Jones Lang LaSalle Hotels, of New York, arranged the sale on behalf of Dubai Group; the team was led by Arthur Adler, managing director and CEO of Jones Lang LaSalle Hotels, Americas; managing director Jeffrey Davis; and senior vice president Gilda Perez-Alvarado.
The firm also secured the acquisition financing on behalf of the Strategic Hotels joint venture. Mathew Comfort, executive vice president of JLL’s Real Estate Investment Banking group, led that team.
The 40-story, 509-room Essex House underwent a $90 million renovation in 2007 and features a full-service spa and fitness center, a fine-dining restaurant, and meeting and event spaces. Work is to begin immediately on $18.3 million in additional improvements; no details regarding the improvements were available at press time.

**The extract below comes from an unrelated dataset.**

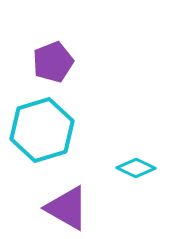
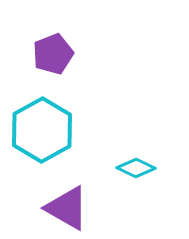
purple pentagon: moved 8 px up
cyan hexagon: rotated 12 degrees counterclockwise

According to JLL’s Adler, the Essex House attracted strong interest from investors globally because of its Central Park South location, its reputation and the extremely high quality of its guest rooms and public spaces.
“We expect the New York hotel market to be the leading market for investments in the United States,” said Adler, “as evidenced by the year-to-date deal volume, which has reached $1.2 billion. Overall in 2012, acquisition activity is expected to reach $2.4 billion, equaling the second most liquid year on record.”
“The overall New York market experienced a 6.1 percent RevPAR jump through year-to-date July 2012,” he added, “and still ranks as the number-one market in terms of overall RevPAR.”